What lines of the data below hold "监控中心"? Show them.

-- -- --

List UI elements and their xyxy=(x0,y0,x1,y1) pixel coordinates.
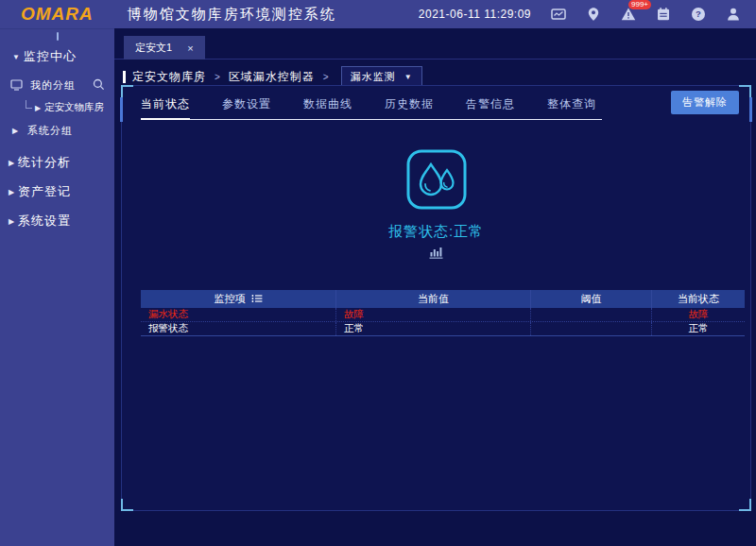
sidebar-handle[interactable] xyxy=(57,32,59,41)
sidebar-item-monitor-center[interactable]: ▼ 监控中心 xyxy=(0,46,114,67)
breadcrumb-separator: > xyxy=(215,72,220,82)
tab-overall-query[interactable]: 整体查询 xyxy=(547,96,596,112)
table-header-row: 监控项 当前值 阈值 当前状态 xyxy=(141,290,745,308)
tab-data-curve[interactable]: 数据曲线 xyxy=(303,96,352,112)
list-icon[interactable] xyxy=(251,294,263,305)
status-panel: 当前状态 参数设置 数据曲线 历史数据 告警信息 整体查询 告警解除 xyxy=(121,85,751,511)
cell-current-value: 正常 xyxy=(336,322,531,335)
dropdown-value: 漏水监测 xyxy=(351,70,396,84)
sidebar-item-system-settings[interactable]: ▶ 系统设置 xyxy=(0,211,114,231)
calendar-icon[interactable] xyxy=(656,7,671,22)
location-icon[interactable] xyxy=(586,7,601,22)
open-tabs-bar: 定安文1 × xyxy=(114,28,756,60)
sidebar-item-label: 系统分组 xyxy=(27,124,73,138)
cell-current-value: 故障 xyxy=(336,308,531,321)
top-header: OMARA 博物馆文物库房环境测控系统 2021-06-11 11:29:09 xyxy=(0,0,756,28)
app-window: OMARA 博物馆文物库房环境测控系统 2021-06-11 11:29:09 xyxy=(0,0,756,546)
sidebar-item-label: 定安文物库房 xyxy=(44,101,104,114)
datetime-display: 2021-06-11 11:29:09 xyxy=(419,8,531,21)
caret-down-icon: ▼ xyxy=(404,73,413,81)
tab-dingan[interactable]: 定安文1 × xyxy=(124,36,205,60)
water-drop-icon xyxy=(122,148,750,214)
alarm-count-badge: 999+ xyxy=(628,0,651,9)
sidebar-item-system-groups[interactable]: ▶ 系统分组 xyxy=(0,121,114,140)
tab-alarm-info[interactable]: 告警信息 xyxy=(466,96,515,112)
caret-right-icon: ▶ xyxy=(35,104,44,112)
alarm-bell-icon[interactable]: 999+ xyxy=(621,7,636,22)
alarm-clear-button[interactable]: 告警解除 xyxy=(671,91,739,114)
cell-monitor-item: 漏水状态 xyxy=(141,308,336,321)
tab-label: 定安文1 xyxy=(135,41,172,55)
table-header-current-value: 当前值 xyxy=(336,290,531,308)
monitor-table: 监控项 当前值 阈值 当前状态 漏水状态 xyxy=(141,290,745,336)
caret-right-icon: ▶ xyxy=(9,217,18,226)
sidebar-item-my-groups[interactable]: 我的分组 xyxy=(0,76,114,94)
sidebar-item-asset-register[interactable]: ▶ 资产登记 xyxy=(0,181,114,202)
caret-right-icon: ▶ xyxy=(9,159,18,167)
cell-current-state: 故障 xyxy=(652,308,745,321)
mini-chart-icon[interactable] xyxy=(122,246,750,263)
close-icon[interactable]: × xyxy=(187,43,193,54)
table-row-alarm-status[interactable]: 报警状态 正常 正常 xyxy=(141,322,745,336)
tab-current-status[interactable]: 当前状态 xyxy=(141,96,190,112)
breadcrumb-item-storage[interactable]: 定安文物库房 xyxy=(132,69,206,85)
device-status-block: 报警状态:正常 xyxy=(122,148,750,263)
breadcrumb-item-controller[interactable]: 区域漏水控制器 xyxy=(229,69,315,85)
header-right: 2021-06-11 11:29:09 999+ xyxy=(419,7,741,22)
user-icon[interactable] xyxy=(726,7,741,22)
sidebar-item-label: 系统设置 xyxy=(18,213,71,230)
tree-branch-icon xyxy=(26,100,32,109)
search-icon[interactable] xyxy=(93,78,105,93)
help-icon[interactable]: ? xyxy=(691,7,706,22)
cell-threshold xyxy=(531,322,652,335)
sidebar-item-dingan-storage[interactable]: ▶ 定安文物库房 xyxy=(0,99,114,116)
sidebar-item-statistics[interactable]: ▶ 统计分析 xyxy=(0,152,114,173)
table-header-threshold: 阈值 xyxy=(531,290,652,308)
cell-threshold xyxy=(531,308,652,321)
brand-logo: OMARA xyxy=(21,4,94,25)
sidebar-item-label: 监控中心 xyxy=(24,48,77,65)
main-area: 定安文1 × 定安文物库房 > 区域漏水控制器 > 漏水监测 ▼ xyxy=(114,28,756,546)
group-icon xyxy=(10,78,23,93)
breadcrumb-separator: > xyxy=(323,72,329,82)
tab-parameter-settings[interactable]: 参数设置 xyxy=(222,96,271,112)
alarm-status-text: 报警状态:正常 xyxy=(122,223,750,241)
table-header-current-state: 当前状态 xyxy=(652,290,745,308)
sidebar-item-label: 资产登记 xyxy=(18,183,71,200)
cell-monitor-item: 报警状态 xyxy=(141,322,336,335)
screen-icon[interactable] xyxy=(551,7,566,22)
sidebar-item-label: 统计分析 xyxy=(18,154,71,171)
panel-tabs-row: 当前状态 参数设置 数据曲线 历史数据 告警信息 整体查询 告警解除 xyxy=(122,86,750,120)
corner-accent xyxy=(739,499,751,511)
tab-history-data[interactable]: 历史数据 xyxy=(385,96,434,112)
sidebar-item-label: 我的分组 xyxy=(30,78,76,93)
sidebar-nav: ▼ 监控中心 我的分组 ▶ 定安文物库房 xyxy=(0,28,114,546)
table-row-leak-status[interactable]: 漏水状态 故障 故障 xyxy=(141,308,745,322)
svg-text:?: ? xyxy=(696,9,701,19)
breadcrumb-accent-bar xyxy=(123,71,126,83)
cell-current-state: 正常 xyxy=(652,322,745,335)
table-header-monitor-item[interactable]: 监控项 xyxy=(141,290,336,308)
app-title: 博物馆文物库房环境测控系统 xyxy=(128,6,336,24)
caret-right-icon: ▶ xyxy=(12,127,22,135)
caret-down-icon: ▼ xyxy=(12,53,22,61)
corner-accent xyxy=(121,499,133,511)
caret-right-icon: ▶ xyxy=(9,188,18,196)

-- -- --

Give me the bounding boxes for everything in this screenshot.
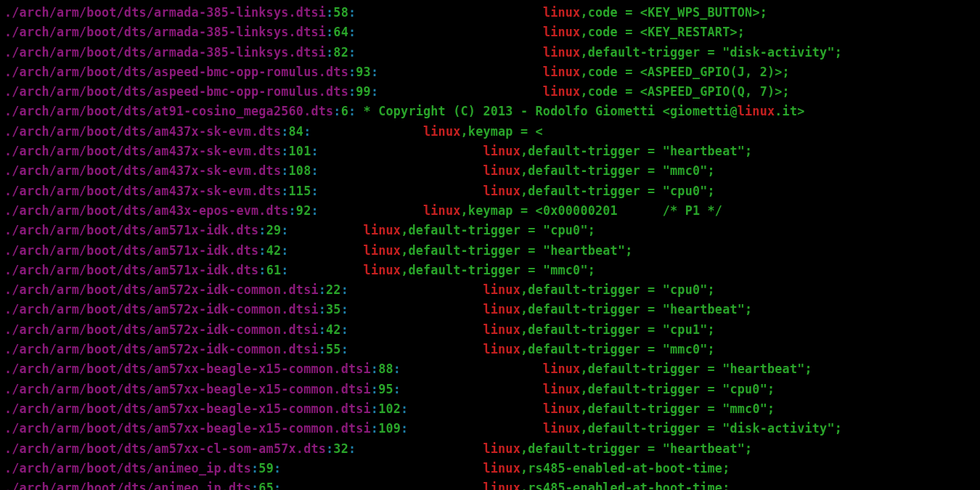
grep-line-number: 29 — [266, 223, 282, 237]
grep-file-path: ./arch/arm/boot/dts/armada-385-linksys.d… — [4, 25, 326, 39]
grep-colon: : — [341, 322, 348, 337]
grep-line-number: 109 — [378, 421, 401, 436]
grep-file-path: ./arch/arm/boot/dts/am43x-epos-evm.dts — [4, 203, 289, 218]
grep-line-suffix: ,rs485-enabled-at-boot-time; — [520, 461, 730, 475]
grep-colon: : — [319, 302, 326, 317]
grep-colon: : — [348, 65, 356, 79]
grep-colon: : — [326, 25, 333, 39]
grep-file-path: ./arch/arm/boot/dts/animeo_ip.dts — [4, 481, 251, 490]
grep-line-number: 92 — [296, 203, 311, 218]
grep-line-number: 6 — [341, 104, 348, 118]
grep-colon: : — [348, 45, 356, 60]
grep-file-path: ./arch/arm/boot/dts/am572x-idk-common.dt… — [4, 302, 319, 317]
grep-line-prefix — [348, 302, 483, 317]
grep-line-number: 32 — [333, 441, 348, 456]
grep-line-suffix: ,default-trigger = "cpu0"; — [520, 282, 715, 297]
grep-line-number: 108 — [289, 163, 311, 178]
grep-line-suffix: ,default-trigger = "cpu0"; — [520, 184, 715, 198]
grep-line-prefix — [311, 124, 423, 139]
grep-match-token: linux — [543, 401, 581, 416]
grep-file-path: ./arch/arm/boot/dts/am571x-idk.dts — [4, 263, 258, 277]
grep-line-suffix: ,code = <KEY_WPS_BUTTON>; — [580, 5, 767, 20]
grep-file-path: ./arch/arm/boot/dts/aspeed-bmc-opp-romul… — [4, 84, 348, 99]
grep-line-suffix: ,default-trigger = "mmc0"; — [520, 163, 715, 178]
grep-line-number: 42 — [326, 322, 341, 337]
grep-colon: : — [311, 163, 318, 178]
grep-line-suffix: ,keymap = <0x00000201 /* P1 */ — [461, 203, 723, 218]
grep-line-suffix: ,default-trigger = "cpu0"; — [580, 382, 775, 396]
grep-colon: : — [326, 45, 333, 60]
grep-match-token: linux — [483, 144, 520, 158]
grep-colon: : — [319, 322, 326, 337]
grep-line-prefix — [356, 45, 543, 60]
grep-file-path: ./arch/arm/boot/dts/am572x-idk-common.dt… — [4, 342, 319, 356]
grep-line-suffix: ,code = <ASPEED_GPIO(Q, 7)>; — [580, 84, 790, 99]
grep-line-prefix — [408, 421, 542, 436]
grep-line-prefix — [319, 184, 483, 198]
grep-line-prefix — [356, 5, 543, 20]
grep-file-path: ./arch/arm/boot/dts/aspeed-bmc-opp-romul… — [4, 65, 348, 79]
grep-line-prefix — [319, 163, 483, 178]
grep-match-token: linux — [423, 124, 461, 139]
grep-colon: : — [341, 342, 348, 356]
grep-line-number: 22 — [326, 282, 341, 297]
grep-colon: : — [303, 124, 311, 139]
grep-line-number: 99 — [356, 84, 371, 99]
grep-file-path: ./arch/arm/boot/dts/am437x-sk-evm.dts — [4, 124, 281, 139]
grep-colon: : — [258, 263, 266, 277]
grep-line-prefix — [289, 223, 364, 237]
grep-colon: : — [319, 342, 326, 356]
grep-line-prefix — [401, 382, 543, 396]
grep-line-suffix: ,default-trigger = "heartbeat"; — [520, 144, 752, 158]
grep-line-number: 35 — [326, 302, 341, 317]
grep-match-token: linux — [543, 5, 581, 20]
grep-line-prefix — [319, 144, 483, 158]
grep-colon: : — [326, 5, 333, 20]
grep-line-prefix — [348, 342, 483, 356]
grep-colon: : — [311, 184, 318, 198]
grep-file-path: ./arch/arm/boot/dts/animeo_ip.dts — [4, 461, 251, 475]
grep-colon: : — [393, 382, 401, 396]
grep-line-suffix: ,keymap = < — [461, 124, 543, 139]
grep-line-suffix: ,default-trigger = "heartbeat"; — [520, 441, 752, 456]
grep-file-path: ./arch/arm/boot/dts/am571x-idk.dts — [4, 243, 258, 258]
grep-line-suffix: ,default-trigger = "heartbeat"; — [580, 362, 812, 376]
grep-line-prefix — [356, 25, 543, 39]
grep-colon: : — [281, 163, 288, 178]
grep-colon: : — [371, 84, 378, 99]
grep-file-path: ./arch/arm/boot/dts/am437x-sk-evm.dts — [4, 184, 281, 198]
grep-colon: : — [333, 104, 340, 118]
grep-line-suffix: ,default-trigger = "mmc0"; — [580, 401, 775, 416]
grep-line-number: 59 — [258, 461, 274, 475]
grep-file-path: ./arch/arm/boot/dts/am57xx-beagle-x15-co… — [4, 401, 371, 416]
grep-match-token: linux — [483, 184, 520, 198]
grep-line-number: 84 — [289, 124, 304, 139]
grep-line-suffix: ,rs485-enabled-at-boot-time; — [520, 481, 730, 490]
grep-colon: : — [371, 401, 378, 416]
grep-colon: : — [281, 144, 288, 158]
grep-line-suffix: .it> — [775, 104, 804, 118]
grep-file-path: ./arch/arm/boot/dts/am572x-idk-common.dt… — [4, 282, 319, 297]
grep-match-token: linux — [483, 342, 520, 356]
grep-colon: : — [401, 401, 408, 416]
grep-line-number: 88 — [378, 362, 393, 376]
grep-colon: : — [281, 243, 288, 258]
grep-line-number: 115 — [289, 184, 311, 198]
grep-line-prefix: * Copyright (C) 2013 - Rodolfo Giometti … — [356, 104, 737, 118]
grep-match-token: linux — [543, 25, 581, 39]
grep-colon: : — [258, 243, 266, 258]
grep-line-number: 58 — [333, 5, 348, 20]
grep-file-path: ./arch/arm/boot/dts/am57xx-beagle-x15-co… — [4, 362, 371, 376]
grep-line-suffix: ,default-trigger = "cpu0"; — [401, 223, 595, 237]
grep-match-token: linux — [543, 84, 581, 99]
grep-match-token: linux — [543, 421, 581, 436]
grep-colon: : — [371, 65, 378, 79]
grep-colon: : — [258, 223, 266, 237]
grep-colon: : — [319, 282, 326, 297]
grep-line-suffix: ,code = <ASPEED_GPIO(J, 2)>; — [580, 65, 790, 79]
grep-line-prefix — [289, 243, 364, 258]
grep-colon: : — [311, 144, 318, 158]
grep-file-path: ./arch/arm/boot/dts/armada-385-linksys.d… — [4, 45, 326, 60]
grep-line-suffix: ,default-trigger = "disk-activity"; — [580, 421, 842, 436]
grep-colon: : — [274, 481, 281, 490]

-- -- --

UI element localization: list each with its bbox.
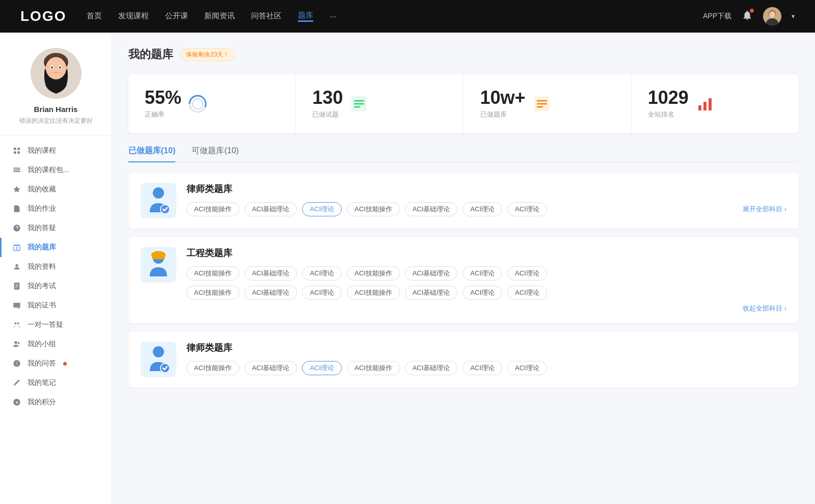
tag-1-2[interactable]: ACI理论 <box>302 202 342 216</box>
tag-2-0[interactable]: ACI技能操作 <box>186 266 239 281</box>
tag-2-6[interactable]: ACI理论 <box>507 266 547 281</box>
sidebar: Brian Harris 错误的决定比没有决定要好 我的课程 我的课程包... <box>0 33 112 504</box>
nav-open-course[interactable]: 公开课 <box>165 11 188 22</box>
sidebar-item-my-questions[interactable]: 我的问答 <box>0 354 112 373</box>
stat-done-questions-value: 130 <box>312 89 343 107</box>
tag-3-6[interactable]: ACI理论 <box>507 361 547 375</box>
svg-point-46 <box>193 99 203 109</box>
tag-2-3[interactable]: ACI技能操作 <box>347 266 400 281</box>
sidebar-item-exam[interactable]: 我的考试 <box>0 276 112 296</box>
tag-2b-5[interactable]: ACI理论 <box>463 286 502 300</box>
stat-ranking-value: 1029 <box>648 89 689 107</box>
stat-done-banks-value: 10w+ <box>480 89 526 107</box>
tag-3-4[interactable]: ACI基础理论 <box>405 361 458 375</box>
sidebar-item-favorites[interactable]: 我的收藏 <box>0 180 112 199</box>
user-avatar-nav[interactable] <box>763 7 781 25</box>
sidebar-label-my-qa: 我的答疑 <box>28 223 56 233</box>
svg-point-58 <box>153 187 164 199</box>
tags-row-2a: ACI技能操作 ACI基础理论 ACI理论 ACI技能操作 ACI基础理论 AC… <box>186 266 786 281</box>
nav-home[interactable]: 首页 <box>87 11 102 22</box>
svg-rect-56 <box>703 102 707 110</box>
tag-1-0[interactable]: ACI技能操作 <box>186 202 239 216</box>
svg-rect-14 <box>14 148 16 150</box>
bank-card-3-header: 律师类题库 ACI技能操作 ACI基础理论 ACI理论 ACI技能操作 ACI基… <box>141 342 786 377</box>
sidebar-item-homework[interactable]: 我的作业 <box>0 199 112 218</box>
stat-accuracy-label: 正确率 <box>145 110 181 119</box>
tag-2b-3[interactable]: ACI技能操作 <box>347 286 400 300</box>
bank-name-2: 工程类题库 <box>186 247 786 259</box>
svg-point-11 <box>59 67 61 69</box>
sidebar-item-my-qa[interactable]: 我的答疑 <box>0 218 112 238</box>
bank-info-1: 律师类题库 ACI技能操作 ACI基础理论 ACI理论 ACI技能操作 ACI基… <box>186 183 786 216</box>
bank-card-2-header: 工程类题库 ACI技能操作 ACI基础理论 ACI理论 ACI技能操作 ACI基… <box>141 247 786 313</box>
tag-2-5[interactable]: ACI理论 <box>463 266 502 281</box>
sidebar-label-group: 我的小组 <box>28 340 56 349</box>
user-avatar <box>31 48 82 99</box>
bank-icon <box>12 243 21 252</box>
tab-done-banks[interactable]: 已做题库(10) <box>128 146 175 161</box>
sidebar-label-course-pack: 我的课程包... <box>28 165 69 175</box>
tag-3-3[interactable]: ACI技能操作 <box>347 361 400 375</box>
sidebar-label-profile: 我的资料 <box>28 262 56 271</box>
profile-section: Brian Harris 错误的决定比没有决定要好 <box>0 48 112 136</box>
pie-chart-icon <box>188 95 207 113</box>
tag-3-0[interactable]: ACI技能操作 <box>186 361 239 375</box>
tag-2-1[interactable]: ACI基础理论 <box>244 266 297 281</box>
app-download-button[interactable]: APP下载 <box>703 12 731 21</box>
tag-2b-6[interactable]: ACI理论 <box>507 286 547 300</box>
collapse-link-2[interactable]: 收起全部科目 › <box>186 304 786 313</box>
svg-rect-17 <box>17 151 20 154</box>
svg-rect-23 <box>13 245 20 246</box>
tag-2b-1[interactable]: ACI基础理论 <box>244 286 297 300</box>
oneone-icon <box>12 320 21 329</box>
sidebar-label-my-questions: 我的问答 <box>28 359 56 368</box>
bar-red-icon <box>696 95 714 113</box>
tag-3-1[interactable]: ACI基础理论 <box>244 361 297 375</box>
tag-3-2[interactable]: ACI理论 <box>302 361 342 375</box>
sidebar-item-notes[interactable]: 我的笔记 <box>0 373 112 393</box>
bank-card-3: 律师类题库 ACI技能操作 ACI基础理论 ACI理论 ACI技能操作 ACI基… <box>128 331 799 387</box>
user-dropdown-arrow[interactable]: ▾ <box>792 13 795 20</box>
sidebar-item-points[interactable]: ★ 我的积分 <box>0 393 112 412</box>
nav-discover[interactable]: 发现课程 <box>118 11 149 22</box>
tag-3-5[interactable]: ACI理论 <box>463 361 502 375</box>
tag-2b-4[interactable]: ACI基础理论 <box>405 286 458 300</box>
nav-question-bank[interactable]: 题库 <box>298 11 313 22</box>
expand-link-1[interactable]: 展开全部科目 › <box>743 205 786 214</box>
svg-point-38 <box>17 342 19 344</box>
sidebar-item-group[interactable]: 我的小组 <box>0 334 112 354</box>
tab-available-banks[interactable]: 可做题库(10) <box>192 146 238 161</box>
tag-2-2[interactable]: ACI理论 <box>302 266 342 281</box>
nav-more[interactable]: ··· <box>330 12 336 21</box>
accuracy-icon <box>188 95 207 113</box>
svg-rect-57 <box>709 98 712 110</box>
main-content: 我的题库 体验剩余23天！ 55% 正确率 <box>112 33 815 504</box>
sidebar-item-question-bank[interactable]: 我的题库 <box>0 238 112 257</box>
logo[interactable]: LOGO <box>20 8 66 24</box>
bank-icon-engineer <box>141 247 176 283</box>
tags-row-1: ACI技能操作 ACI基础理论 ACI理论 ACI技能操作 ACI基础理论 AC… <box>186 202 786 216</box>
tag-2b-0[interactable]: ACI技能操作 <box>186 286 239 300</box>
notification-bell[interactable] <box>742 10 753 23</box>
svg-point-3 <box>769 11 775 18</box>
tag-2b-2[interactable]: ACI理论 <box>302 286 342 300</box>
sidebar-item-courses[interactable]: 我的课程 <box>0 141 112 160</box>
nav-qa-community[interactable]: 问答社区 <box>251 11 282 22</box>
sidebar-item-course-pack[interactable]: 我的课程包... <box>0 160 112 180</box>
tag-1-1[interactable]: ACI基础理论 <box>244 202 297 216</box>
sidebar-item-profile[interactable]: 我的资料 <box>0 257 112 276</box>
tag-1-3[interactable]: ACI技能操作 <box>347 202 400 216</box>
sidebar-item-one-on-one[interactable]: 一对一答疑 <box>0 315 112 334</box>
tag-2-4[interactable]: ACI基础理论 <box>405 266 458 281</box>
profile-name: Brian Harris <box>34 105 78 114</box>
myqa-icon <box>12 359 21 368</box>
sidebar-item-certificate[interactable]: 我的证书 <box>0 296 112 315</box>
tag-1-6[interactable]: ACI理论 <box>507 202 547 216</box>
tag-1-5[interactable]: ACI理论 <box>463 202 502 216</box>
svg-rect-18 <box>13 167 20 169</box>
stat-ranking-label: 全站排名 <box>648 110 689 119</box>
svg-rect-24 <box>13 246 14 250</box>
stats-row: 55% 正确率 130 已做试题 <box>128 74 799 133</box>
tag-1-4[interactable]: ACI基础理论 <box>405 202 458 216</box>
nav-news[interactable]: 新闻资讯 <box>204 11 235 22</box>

-- -- --

Response to the exercise:
sidebar-item-monitor-center[interactable]: ▼ 监控中心 xyxy=(0,46,114,67)
sidebar-item-label: 监控中心 xyxy=(24,48,77,65)
sidebar-nav: ▼ 监控中心 我的分组 ▶ 定安文物库房 xyxy=(0,28,114,546)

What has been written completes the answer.